Over the span of fifty years, Meredith Monk has chipped away at the concepts of music, rhythm, language, architecture, and communication through her music. In the same interview with Mr. Schaefer, she explained that “each piece I make is a world” and that she is fascinated by the voice’s possibility as an instrument—and, more recently, instruments’ possibilities as voices. Both voices and instruments were explored by the Bang on a Can All-Stars during their performance of two Bang on a Can co-founders’ arrangements of three different Monk pieces. Throughout Julia Wolfe’s arrangement of Memory Song (from 1984’s The Games) as well as David Lang’s arrangements of totentanz (from Impermanence of 2004-2006) and the 1986 Double Fiesta, Katie Geissinger’s chirping and cawing mingled alongside Ms. Monk and Theo Bleckmann’s nonsensical repetition of nouns (“chairs”, “trees”, “football”); the flat yodeling and rapid gibberish of the three vocalists subsequently coalesced with Vicky Chow’s serene, motoric piano patterns and Robert Black’s bumbling bass pizzicato, all of which were punctuated by the occasional bark or howl. In typical Monkian fashion, the tone and gestures of the unintelligible burbling managed to convey much more meaning than the non-connective nouns, resulting in a wondrous wordless communication across the vocalists and instrumentalists.
There were no live voices employed during Missy Mazzoli’s arrangement of Passage and What does it mean? (2006/1970, both originally written for overlapping voices) performed by Ms. Mazzoli and her all- woman band Victoire. During this interpretation, one of the strongest of the evening, the musicians swirled and looped chaotic patterns on piano, electric keyboard and organ, clarinet, bass, and violin, with prerecorded groaning vocal tracks sporadically contributing a ghostly yet human element. On the opposite side of the instrumental spectrum, half of the M6, another all-woman group, offered their interpretation of Tablet. This early work, composed from 1974 to 1976, relies on the build-up of three human voices over recorders and piano. An unabashed exploration of the female voice, Tablet wends its way through shrill coos and whines and gossiping shrieks and chatters, none of which is comprehensible. Here again, however, Ms. Monk has managed to convey tone and meaning and even bits of unstructured narrative through the layers of unconventional vocal sounds, allowing the stereotypically negative qualities of the female voice to come together in a web of high-pitched beauty.

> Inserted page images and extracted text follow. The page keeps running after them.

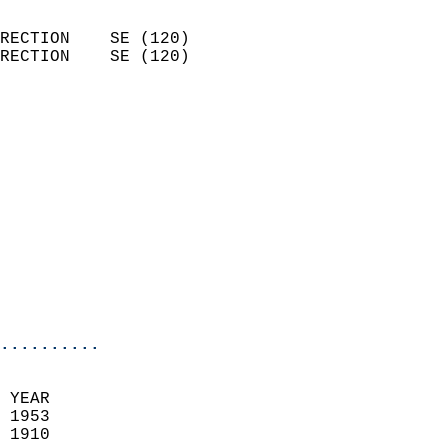
                            
RECTION    SE (120)         
RECTION    SE (120)         
                          
                            
                              
                              
                            
                            
                              
                           
                           
                            
..........
  
 YEAR                       
 1953                        
 1910                        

Ms. Monk’s ability to draw out unexpected sounds and sensations from the human voice and particularly the female voice was on full display throughout the concert of spin-offs, arrangements, and (re)interpretations, which culminated in performances of selections from her 1991 opera ATLAS as well as from her 2008 Songs of Ascension. During these two monstrous works, as well as during the jubilant conclusion with the classic 1984 Panda Chant II, the voice became a vehicle for meaning without relying on words, with the spiritual quest of ATLAS made apparent through inflection and timbre before the characters began singing in fragmented sentences and ideas. All three of these final sections communicated ideas instead through bellowed nonsense syllables, facial expressions, bodily positioning, a soft ballet of arm and leg motions, and a harmonious watchfulness among the performers. The voices intertwined in paths and highways that transported the audience not just to Meredith Monk’s invented worlds, but to worlds where the human voice is not bound to the confines of language and words, and can exist in and of itself.